Extracted records
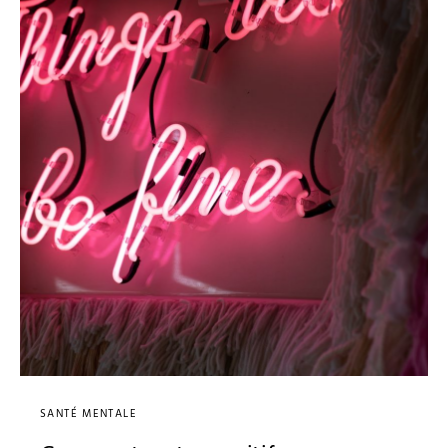
SANTÉ MENTALE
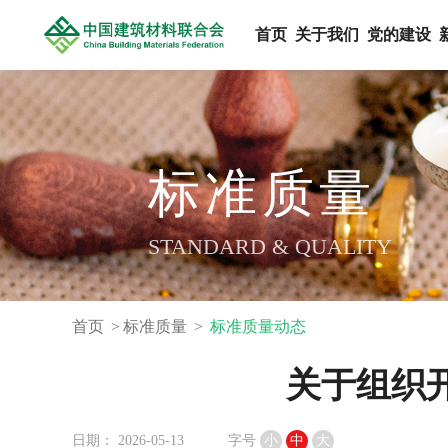
首页
关于我们
党的建设
标准质量
STANDARD & QUALITY
首页
标准质量
标准质量动态
关于组织开
日期： 2026-05-13
字号
小
中
大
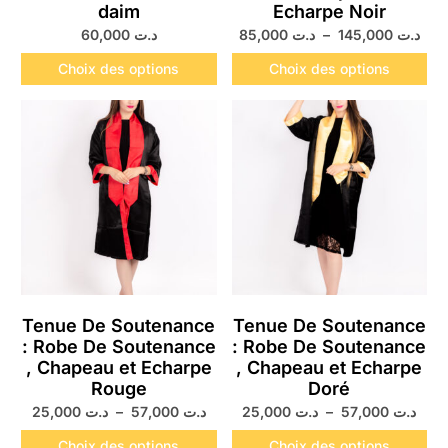
daim
Echarpe Noir
60,000
د.ت
85,000
د.ت
–
145,000
د.ت
Choix des options
Choix des options
Tenue De Soutenance
Tenue De Soutenance
: Robe De Soutenance
: Robe De Soutenance
, Chapeau et Echarpe
, Chapeau et Echarpe
Rouge
Doré
25,000
د.ت
–
57,000
د.ت
25,000
د.ت
–
57,000
د.ت
Choix des options
Choix des options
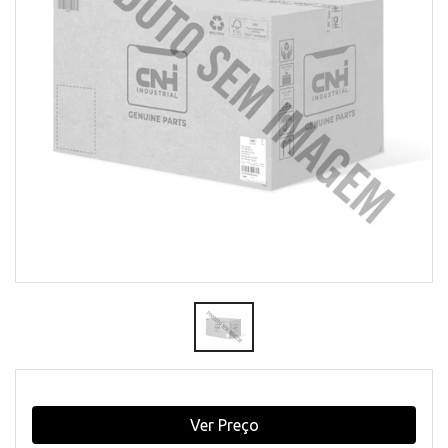
Ver Preço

INSTRUCTIONS FOR THE TASK
Each entry should be repeated exactly as it appears; the pictures stay out.

RESULT
SANTÉ MENTALE
首页
关于我们
党的建设
标准质量
STANDARD & QUALITY
首页
标准质量
标准质量动态
关于组织开
日期： 2026-05-13
字号
小
中
大
daim
Echarpe Noir
60,000
د.ت
85,000
د.ت
–
145,000
د.ت
Choix des options
Choix des options
Tenue De Soutenance
Tenue De Soutenance
: Robe De Soutenance
: Robe De Soutenance
, Chapeau et Echarpe
, Chapeau et Echarpe
Rouge
Doré
25,000
د.ت
–
57,000
د.ت
25,000
د.ت
–
57,000
د.ت
Choix des options
Choix des options
Ver Preço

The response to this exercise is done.